Early understanding of established cancer causes is mainly based on simplified measures, such as single-time-point assessments and questionnaire recall. However, these snapshots missed timing, trajectories, intensity, and cumulative exposures over the life course, resulting in an underestimation of preventable burden and risk. Moving forward, efficient, innovative, and objective characterization of exposures that captures timing, intensity, trajectories, and clustering is needed. The authors also noted that the exposome is a useful framework, but not a complete answer on its own, because real-world exposures are numerous, dynamic, and difficult to disentangle.
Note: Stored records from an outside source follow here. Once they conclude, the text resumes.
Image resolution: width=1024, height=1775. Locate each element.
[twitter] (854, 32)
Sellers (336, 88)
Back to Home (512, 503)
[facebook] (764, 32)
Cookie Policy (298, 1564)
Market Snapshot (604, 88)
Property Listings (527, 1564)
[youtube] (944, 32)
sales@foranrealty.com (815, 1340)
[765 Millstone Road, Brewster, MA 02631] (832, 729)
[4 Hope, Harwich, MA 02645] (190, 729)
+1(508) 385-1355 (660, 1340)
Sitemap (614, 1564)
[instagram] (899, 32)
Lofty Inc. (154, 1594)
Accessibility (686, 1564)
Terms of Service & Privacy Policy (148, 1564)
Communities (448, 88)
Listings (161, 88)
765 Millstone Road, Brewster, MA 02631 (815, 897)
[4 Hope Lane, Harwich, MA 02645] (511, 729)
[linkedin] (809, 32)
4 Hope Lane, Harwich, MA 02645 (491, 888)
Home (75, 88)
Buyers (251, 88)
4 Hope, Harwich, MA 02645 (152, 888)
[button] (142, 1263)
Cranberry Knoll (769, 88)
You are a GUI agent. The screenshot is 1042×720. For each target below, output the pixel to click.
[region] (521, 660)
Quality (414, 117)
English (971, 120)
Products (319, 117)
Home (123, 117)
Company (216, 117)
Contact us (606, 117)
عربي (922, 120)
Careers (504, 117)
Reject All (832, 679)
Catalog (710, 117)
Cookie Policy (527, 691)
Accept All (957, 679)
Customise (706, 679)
Mechanistic evidence in human cells, tissues, or experimental systems can enhance hazard evaluation by showing how exposure impacts cells and tissues. Nevertheless, translational limitations from the laboratory to humans are substantial. In the future, while cancer cause discovery will continue to be guided by consistency across epidemiological studies, embedding experimental models as a complementary layer for hypothesis testing could achieve maximal impact.

Frameworks for accelerated cancer cause discovery

The authors proposed three frameworks to accelerate the discovery of cancer causes: tissue-ecosystem-anchored, biological-state-based, and dynamic. The tissue ecosystem-anchored framework reframes cancer risk as an emergent feature of dynamic tissue ecosystems, focusing on how cumulative exposures across key life stages generate persistent biological signatures that affect somatic evolution, tissue susceptibility, and tumorigenesis.
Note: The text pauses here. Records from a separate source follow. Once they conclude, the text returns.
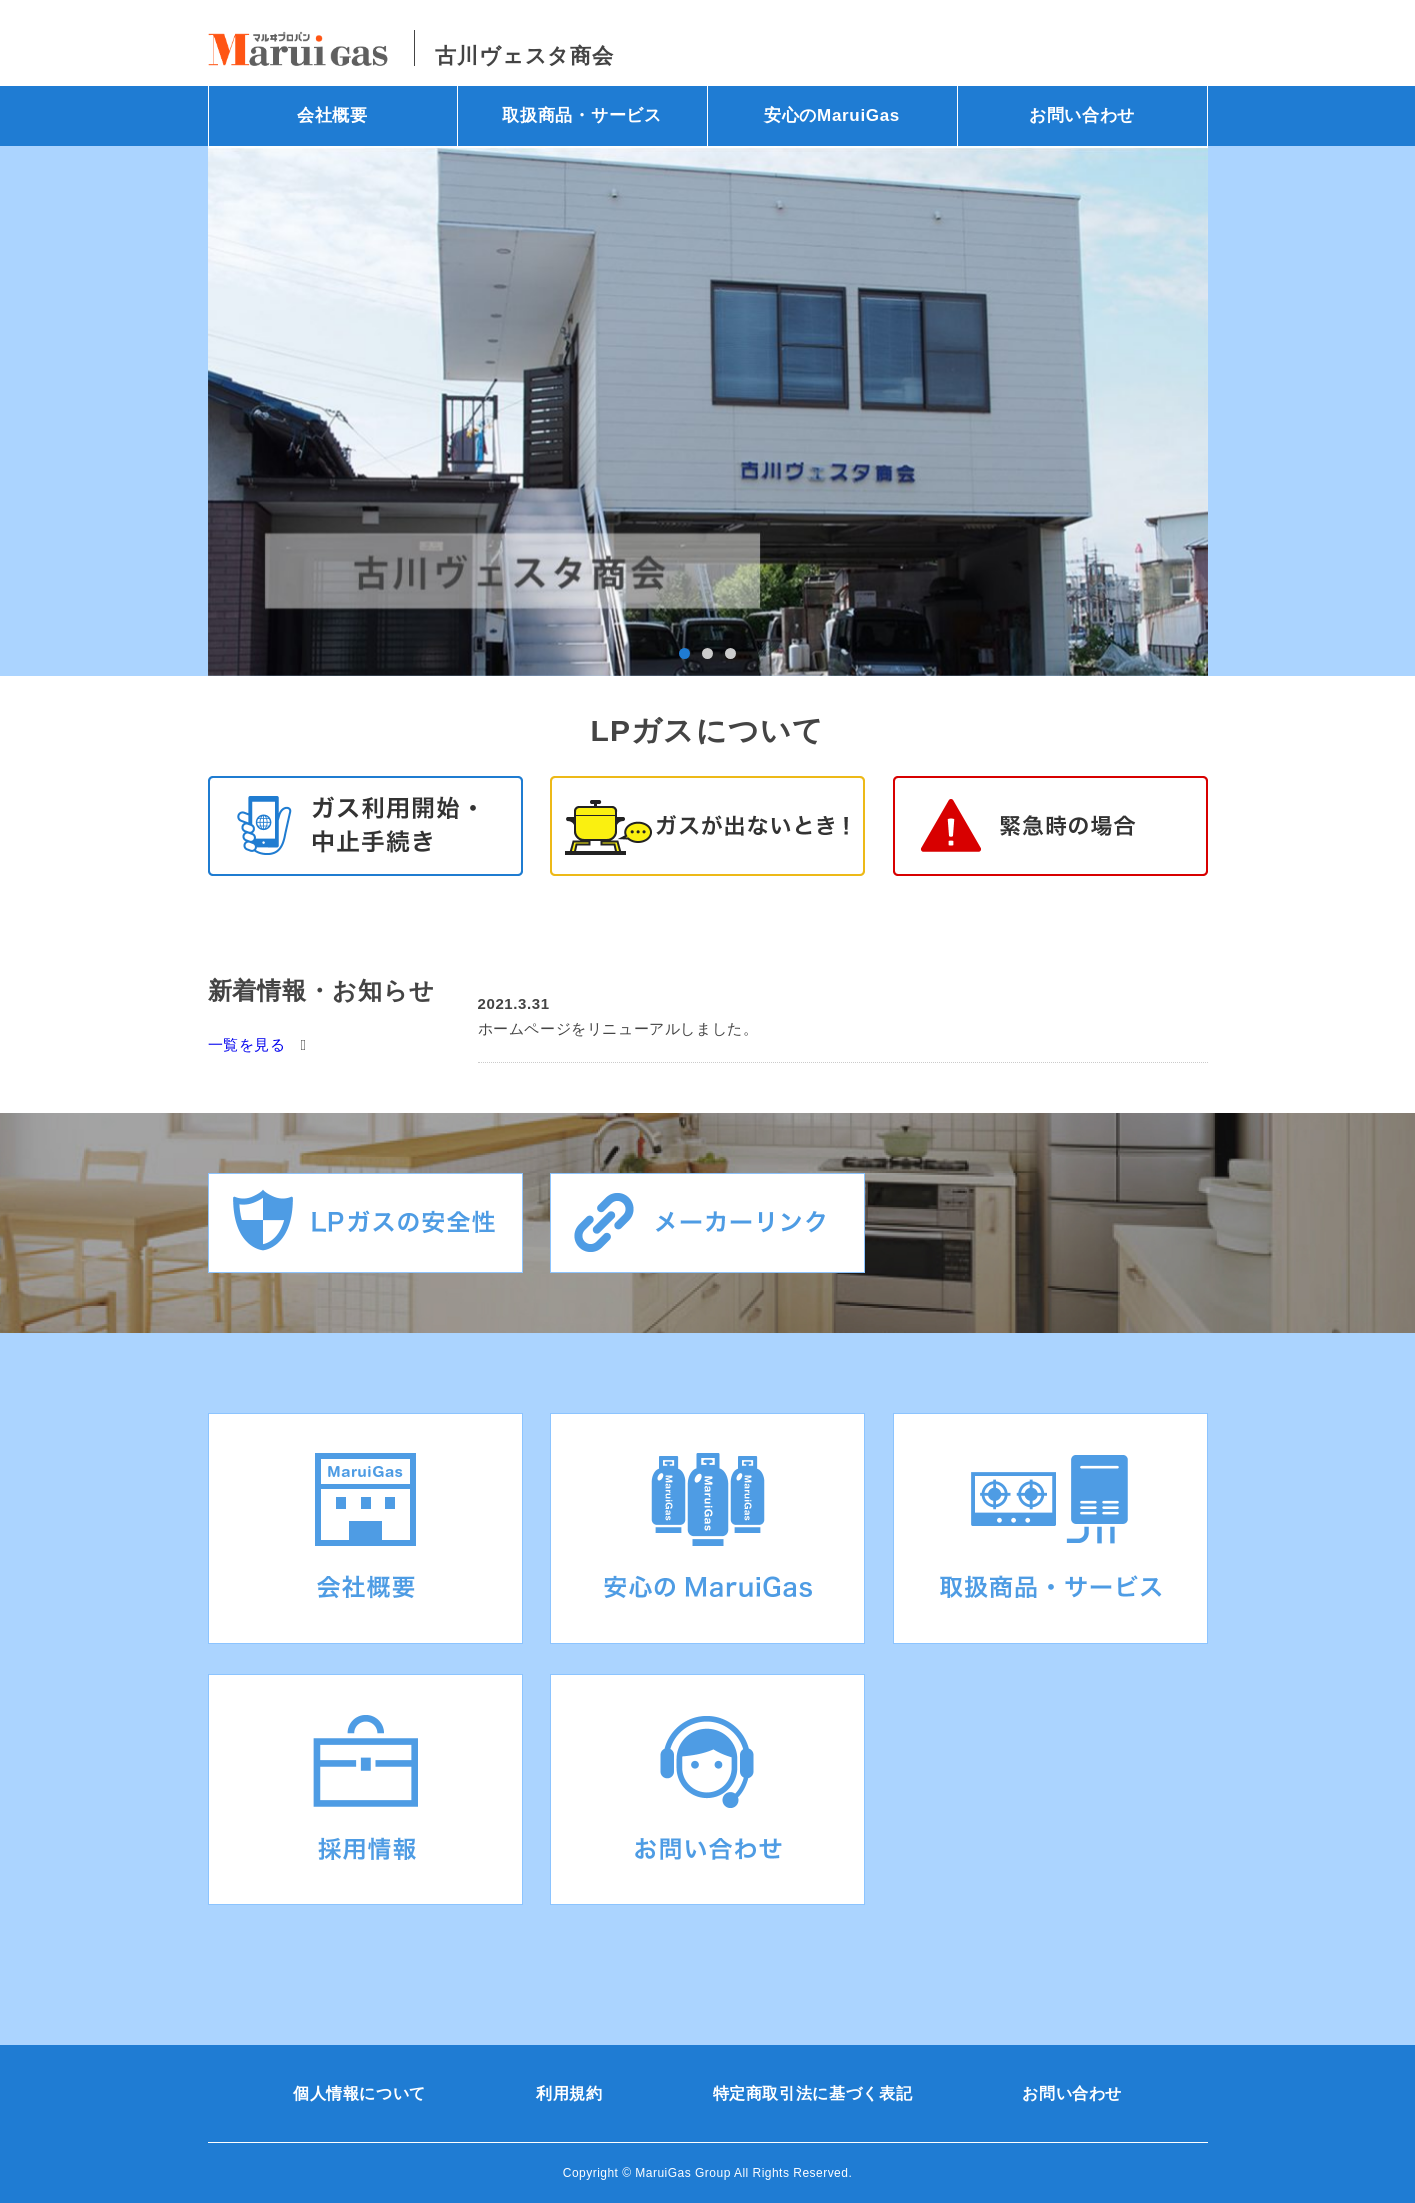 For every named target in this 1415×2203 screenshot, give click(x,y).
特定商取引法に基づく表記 (813, 2093)
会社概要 (332, 115)
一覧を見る (247, 1044)
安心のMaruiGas (832, 115)
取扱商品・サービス (581, 115)
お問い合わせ (1082, 115)
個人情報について (359, 2093)
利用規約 (569, 2093)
Linking such tissue-level signatures to upstream drivers allows for cancer cause discovery and the identification of modifiable exposures for prevention. The biological state-based framework conceptualizes cancer risk as a continuous, evolving process in which physiological changes and exposures accumulate over the life course. It emphasizes quantifying tissue states preceding clinical detection to enhance prediction and enable precision screening and prevention.

The dynamic framework characterizes cancer preventability by synthesizing evidence from mechanistic, implementation, and population sciences to guide feasible, high-impact prevention approaches. It involves modeling cancer preventability at the individual level, informed by natural history, and incorporating changes in exposure across life stages and birth cohorts.

Concluding remarks

In sum, the Perspective highlighted the need for closer integration between epidemiological and mechanistic studies and proposed three frameworks for accelerating cancer cause discovery. It also emphasized that genetics alone is unlikely to explain the rapid rise in early-onset cancers, although inherited susceptibility may help determine who is most vulnerable to modern exposures. Advances in these frameworks will depend on how well non-genetic exposures and genetic susceptibility can be measured over the life course and across generations, and will require sustained inter-disciplinary collaboration.